» Given information
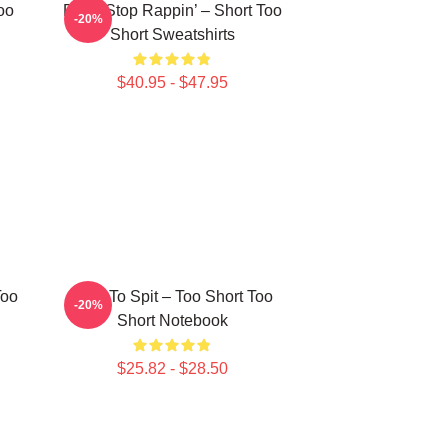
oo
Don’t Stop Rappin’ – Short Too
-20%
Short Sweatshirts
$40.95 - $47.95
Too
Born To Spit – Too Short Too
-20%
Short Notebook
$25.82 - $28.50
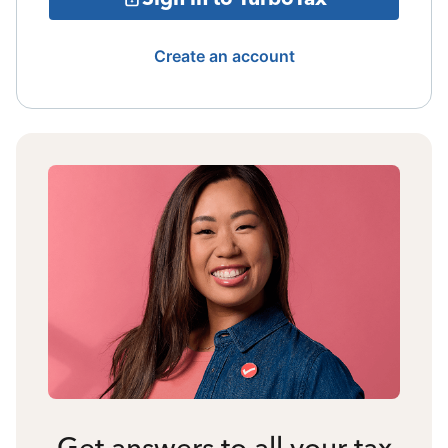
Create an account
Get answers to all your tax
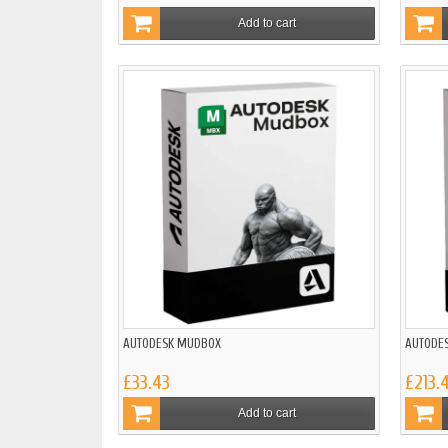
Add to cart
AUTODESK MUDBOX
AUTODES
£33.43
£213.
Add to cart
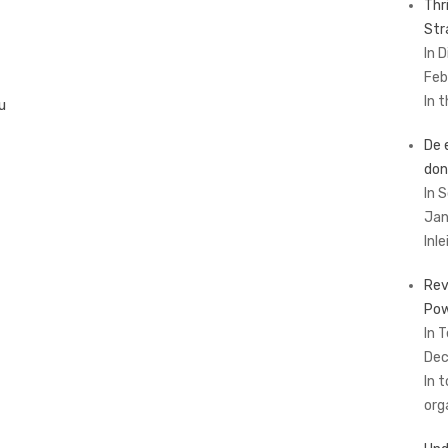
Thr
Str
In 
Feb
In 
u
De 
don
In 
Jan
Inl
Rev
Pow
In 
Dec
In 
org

» What you have to do
Each entry above should be restated word for word, though no picture may appear in the copy.

» Written solution
oo
Don’t Stop Rappin’ – Short Too
-20%
Short Sweatshirts
$40.95 - $47.95
Too
Born To Spit – Too Short Too
-20%
Short Notebook
$25.82 - $28.50
Create an account
Get answers to all your tax
Add to cart
AUTODESK MUDBOX
AUTODES
£33.43
£213.
Add to cart
Thr
Str
In 
Feb
In 
u
De 
don
In 
Jan
Inl
Rev
Pow
In 
Dec
In 
org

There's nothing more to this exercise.